Spider Collector's Journal (2nd page: 1990)           Copyright © 2005 by  Rod Crawford

As explained on the first page, most of these notes of fun (and not so fun) trips to collect spiders for research at the Burke Museum appeared in Scarabogram, newsletter of "Scarabs: The Bug Society," in their original forms. References to the editor mean me; most other persons mentioned are Scarabs members. Dates of field trips head each paragraph. Maps showing the location of sites within Washington state follow the grid system outlined in the Washington Spider Checklist. RETURN TO INDEX

Washington map showing locality

25 III 1990: Yr editor's first collecting trip this spring was on March 25, when I and photographer friend Laszlo visited Birch Bay State Park (Whatcom County) and nearby Seimiahmoo Spit on the northernmost section of Washington coast. The state park yielded most of the early spring spiders; the most interesting specimens of the trip were the first Larinioides cornutus orbweaver from Puget Sound and the first "seaside earwig," Anisolabis maritima, I have collected, both from the beach meadow habitat at Semiahmoo Spit. This spit, across from Blaine, is mostly developed, but has a tiny swatch of "real habitat," itself rather altered, in a county park. At sunset I was visited by a friendly cat who, according to his ID tag, was Big Chief Semiahmoo.

Washington map showing locality

29 III 1990: On March 29, Bob and Lois Zahler took me up to their "little place" on the south fork of the Skykomish, just south of Index. They have (I think) 20 acres on the river, including a good variety of habitats: mixed forest, riparian cottonwood-alder-maple forest, clearing along the former railroad route, beaver marsh, riverine gravel bar, and a yard/garden inhabited by Lois's sister's many cats, with woody debris from a collapsed shed; not to mention the beehives. I came away with 29 spider species (in 5 hours), and can strongly recommend the site for a future Scarabs field trip. On the gravel bars, the large wolf spider Pardosa lowriei had obviously been active for some time already, since the population was mostly females.

Washington map showing locality

1 IV 1990: On April 1, I went on a mixed collecting and pleasure trip, with my friend Joyce and her dog Abra, to the south fork of the Stillaguamish River between Granite Falls and Verlot.
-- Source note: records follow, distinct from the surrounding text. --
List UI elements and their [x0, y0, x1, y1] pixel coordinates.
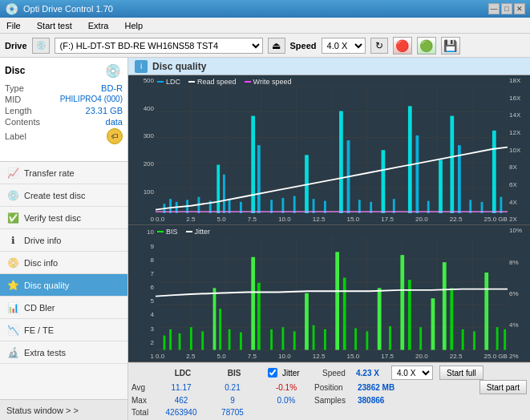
svg-rect-48 [492, 131, 496, 214]
svg-rect-80 [305, 293, 309, 350]
disc-length-label: Length [5, 106, 32, 115]
menu-extra[interactable]: Extra [85, 20, 112, 31]
sidebar-item-cd-bler[interactable]: 📊 CD Bler [0, 297, 127, 319]
sidebar-item-verify-test-disc[interactable]: ✅ Verify test disc [0, 207, 127, 229]
disc-mid-label: MID [5, 95, 21, 104]
max-jitter: 0.0% [266, 396, 306, 405]
extra-tests-label: Extra tests [24, 348, 66, 357]
title-bar-left: 💿 Opti Drive Control 1.70 [5, 2, 113, 15]
sidebar-item-disc-info[interactable]: 📀 Disc info [0, 252, 127, 274]
svg-rect-81 [313, 325, 315, 350]
chart2-legend: BIS Jitter [157, 228, 210, 236]
disc-label-row: Label 🏷 [5, 128, 123, 144]
disc-mid-row: MID PHILIPRO4 (000) [5, 95, 123, 104]
sidebar-item-transfer-rate[interactable]: 📈 Transfer rate [0, 162, 127, 184]
legend-jitter-label: Jitter [195, 228, 211, 236]
sidebar-item-fe-te[interactable]: 📉 FE / TE [0, 319, 127, 341]
menu-help[interactable]: Help [121, 20, 146, 31]
chart-bis: BIS Jitter 10987654321 10%8%6%4%2% [128, 225, 530, 362]
legend-ldc-label: LDC [166, 78, 180, 86]
refresh-button[interactable]: ↻ [370, 38, 388, 54]
toolbar-btn-1[interactable]: 🔴 [393, 37, 412, 55]
bis-color [157, 231, 164, 232]
svg-rect-72 [219, 309, 221, 350]
disc-panel-header: Disc 💿 [5, 61, 123, 80]
menu-start-test[interactable]: Start test [34, 20, 75, 31]
disc-panel: Disc 💿 Type BD-R MID PHILIPRO4 (000) Len… [0, 58, 127, 162]
verify-test-disc-label: Verify test disc [24, 213, 81, 223]
label-icon[interactable]: 🏷 [107, 128, 123, 144]
sidebar: Disc 💿 Type BD-R MID PHILIPRO4 (000) Len… [0, 58, 128, 420]
svg-rect-85 [354, 329, 357, 350]
menu-file[interactable]: File [3, 20, 24, 31]
svg-rect-98 [496, 328, 499, 350]
svg-rect-68 [179, 333, 181, 350]
max-ldc: 462 [157, 396, 205, 405]
chart2-x-axis: 0.02.55.07.510.012.515.017.520.022.525.0… [156, 350, 508, 361]
close-button[interactable]: ✕ [514, 3, 525, 14]
svg-rect-84 [343, 278, 346, 350]
speed-select[interactable]: 4.0 X [322, 38, 366, 54]
svg-rect-95 [462, 329, 464, 350]
svg-rect-74 [240, 333, 242, 350]
sidebar-item-extra-tests[interactable]: 🔬 Extra tests [0, 341, 127, 364]
main-area: Disc 💿 Type BD-R MID PHILIPRO4 (000) Len… [0, 58, 530, 420]
jitter-color [186, 231, 192, 232]
disc-type-row: Type BD-R [5, 83, 123, 93]
drive-select[interactable]: (F:) HL-DT-ST BD-RE WH16NS58 TST4 [55, 38, 263, 54]
stats-row2: Avg 11.17 0.21 -0.1% Position 23862 MB S… [131, 381, 527, 394]
disc-quality-header: i Disc quality [128, 58, 530, 75]
sidebar-item-create-test-disc[interactable]: 💿 Create test disc [0, 184, 127, 207]
transfer-rate-label: Transfer rate [24, 168, 75, 178]
start-full-button[interactable]: Start full [439, 365, 483, 380]
sidebar-item-disc-quality[interactable]: ⭐ Disc quality [0, 274, 127, 297]
fe-te-icon: 📉 [6, 324, 19, 337]
disc-info-label: Disc info [24, 258, 58, 268]
read-speed-color [188, 81, 195, 83]
avg-jitter: -0.1% [266, 383, 306, 392]
disc-section-title: Disc [5, 65, 25, 76]
sidebar-item-drive-info[interactable]: ℹ Drive info [0, 229, 127, 252]
toolbar-btn-3[interactable]: 💾 [441, 37, 460, 55]
verify-test-disc-icon: ✅ [6, 212, 19, 224]
speed-select-stats[interactable]: 4.0 X [391, 365, 433, 380]
disc-quality-label: Disc quality [24, 281, 69, 290]
ldc-color [157, 81, 164, 83]
jitter-checkbox[interactable] [268, 368, 277, 378]
status-window-button[interactable]: Status window > > [0, 399, 127, 420]
chart2-y-axis-left: 10987654321 [128, 225, 156, 361]
content-area: i Disc quality LDC Read speed [128, 58, 530, 420]
drive-bar: Drive 💿 (F:) HL-DT-ST BD-RE WH16NS58 TST… [0, 34, 530, 58]
max-label: Max [131, 396, 154, 405]
svg-rect-41 [415, 135, 419, 214]
toolbar-btn-2[interactable]: 🟢 [417, 37, 436, 55]
svg-rect-97 [484, 273, 488, 350]
start-part-button[interactable]: Start part [479, 380, 527, 394]
stats-row1: LDC BIS Jitter Speed 4.23 X 4.0 X Start … [131, 365, 527, 381]
svg-rect-75 [251, 257, 255, 350]
drive-icon-btn[interactable]: 💿 [32, 38, 50, 54]
svg-rect-78 [281, 328, 284, 350]
create-test-disc-label: Create test disc [24, 191, 85, 200]
drive-info-icon: ℹ [6, 234, 19, 247]
svg-rect-70 [201, 332, 204, 350]
samples-value: 380866 [358, 396, 406, 405]
svg-rect-89 [400, 256, 404, 350]
chart2-y-axis-right: 10%8%6%4%2% [508, 225, 530, 361]
svg-rect-93 [443, 263, 447, 350]
svg-rect-82 [324, 329, 326, 350]
maximize-button[interactable]: □ [501, 3, 512, 14]
chart1-svg [156, 87, 508, 213]
eject-button[interactable]: ⏏ [268, 38, 285, 54]
app-icon: 💿 [5, 2, 18, 15]
cd-bler-label: CD Bler [24, 303, 55, 313]
speed-label: Speed [290, 41, 317, 50]
legend-write-speed: Write speed [245, 78, 292, 86]
legend-write-speed-label: Write speed [253, 78, 292, 86]
minimize-button[interactable]: — [488, 3, 500, 14]
transfer-rate-icon: 📈 [6, 167, 19, 180]
jitter-label: Jitter [282, 369, 314, 378]
svg-rect-69 [190, 328, 192, 350]
disc-info-icon: 📀 [6, 256, 19, 269]
legend-read-speed: Read speed [188, 78, 237, 86]
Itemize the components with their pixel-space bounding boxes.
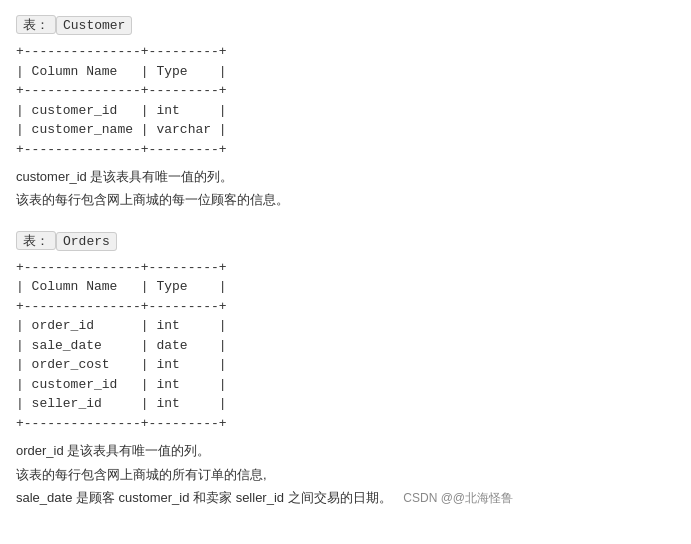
customer-section: 表：Customer +---------------+---------+ |…: [16, 16, 675, 212]
orders-table-label: 表：Orders: [16, 232, 675, 250]
orders-desc-line1: order_id 是该表具有唯一值的列。: [16, 439, 675, 462]
customer-table-label: 表：Customer: [16, 16, 675, 34]
orders-description: order_id 是该表具有唯一值的列。 该表的每行包含网上商城的所有订单的信息…: [16, 439, 675, 509]
watermark: CSDN @@北海怪鲁: [403, 491, 513, 505]
customer-desc-line2: 该表的每行包含网上商城的每一位顾客的信息。: [16, 188, 675, 211]
customer-description: customer_id 是该表具有唯一值的列。 该表的每行包含网上商城的每一位顾…: [16, 165, 675, 212]
customer-label: 表：: [16, 15, 56, 34]
orders-schema: +---------------+---------+ | Column Nam…: [16, 258, 675, 434]
orders-desc-line2: 该表的每行包含网上商城的所有订单的信息,: [16, 463, 675, 486]
orders-section: 表：Orders +---------------+---------+ | C…: [16, 232, 675, 510]
orders-desc-line3: sale_date 是顾客 customer_id 和卖家 seller_id …: [16, 486, 675, 510]
customer-desc-line1: customer_id 是该表具有唯一值的列。: [16, 165, 675, 188]
customer-schema: +---------------+---------+ | Column Nam…: [16, 42, 675, 159]
orders-label: 表：: [16, 231, 56, 250]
For some reason, the season was retarded here by several weeks, and the highway was actually blocked by snow at Verlot! Nonetheless, some very interesting spiders were taken in and near the remains of a natural clearing which the timber (or shall we say "robber") baron owner has planted with trees! We also went about 1/3 of the way up the trail through Lake 22 Research Natural Area; the lowest part of the trail had snow, whereas the terrain up above the river valley was snow free! This is one of the nicest examples of old growth hemlock and cedar close to Seattle; I collected some bark for the Burke Museum's coming old growth exhibit.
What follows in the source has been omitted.